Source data
⁂
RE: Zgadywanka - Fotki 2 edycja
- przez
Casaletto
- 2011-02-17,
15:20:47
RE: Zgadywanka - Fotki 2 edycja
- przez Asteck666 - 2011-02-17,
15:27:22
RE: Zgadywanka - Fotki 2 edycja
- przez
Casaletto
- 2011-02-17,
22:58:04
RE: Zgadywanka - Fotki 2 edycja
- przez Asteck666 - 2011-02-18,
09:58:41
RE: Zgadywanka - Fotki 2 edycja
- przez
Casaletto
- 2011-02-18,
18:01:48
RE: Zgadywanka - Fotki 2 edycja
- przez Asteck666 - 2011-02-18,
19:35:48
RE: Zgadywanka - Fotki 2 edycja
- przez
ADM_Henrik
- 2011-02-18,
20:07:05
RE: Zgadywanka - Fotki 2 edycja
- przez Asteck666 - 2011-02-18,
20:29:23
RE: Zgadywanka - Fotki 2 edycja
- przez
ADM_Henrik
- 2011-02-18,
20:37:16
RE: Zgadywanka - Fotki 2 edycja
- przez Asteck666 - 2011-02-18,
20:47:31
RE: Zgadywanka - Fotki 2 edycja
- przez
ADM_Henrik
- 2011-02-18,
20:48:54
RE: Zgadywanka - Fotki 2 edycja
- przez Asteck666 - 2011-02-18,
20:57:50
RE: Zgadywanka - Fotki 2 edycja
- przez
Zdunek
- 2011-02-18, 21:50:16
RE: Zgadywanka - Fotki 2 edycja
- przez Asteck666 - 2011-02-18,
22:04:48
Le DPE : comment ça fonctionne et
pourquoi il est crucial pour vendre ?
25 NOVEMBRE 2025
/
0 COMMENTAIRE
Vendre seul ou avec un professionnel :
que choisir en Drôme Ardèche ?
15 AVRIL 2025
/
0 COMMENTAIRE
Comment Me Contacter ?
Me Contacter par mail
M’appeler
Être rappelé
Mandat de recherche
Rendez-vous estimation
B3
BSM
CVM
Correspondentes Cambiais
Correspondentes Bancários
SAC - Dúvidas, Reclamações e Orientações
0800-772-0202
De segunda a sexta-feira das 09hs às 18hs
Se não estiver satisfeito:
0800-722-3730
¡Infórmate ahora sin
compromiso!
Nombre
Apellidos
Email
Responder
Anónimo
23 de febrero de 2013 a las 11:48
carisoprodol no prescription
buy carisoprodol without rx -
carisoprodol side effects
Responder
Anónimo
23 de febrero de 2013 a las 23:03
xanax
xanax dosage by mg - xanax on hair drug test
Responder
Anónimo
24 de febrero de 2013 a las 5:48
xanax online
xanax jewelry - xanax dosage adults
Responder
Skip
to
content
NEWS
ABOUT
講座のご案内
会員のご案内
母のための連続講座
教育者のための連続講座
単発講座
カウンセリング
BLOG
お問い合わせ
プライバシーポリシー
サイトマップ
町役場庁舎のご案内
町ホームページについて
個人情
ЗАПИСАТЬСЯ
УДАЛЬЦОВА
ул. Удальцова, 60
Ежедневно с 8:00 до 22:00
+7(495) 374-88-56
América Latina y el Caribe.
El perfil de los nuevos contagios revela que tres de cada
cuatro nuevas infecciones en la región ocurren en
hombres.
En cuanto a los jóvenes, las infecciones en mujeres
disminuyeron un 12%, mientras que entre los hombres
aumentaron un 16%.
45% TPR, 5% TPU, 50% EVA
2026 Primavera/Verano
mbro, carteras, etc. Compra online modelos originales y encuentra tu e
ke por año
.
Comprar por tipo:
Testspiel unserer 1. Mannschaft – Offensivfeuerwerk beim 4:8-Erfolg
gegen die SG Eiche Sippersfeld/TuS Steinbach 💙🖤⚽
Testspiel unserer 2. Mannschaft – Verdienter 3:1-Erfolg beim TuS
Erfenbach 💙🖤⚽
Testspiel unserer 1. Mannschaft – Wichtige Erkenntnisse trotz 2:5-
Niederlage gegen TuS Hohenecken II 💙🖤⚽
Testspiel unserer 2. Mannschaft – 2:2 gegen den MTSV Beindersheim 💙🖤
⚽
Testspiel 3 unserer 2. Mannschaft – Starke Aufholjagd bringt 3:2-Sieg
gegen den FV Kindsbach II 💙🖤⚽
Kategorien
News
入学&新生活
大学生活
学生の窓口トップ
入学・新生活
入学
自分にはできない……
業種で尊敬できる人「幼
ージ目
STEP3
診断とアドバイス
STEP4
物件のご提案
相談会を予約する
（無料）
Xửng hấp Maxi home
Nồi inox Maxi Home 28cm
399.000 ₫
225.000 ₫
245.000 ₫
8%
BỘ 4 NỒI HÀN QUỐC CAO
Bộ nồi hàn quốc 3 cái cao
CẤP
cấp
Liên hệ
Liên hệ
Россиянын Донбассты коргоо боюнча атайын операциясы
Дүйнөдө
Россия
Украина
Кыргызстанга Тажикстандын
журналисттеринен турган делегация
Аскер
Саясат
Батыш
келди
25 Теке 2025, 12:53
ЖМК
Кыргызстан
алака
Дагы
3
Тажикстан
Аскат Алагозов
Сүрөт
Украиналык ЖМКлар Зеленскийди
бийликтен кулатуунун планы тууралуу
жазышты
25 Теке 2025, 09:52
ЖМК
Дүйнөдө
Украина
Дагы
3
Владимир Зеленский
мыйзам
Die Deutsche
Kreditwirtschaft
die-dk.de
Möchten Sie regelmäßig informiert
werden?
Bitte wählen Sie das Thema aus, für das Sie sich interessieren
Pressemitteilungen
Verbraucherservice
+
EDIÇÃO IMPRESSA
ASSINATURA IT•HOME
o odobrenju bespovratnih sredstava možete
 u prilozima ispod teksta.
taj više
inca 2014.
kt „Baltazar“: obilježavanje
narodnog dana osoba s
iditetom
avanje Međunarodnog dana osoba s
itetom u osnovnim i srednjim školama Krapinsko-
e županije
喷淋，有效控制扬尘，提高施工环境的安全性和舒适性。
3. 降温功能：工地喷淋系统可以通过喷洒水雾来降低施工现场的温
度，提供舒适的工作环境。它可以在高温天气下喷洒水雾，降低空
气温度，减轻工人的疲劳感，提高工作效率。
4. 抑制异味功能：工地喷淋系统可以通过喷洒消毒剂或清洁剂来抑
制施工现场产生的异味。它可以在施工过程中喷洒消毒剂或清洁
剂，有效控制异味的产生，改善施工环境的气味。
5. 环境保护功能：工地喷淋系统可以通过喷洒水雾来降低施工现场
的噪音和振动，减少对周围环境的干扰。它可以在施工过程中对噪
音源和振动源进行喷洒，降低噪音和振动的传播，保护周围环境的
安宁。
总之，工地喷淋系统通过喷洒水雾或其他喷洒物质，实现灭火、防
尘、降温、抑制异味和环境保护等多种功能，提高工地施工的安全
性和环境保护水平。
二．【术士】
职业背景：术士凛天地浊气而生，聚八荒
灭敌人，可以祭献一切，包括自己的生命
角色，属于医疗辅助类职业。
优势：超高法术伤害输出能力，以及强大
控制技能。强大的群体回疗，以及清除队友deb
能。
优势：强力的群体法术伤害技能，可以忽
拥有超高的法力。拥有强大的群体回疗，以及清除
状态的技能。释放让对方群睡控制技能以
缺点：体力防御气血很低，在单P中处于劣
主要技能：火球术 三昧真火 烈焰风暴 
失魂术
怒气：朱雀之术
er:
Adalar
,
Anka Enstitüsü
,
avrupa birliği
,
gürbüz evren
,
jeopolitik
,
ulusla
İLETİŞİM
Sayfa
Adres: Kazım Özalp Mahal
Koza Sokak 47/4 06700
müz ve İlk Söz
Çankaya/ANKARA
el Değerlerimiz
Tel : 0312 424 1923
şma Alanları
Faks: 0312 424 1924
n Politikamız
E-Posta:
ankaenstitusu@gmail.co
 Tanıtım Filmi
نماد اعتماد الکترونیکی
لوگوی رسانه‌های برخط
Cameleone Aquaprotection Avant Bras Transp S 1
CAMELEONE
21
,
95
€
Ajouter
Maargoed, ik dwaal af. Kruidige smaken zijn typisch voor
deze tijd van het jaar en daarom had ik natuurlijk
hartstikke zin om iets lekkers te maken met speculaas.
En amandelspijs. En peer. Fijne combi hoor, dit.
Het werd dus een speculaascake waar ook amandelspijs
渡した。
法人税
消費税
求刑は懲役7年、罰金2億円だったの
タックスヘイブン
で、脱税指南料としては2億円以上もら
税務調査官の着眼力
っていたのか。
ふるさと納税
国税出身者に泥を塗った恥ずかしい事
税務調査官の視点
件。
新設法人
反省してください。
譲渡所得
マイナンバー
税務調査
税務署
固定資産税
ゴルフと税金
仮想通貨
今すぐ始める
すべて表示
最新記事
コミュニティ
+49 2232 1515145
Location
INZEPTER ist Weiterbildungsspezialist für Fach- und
⁂
- PROBLEM DESCRIPTION:
In the records above, locate the lines holding the word "Correspondentes". Copy each of them.

- SOLUTION FOR THIS TASK:
Correspondentes Cambiais
Correspondentes Bancários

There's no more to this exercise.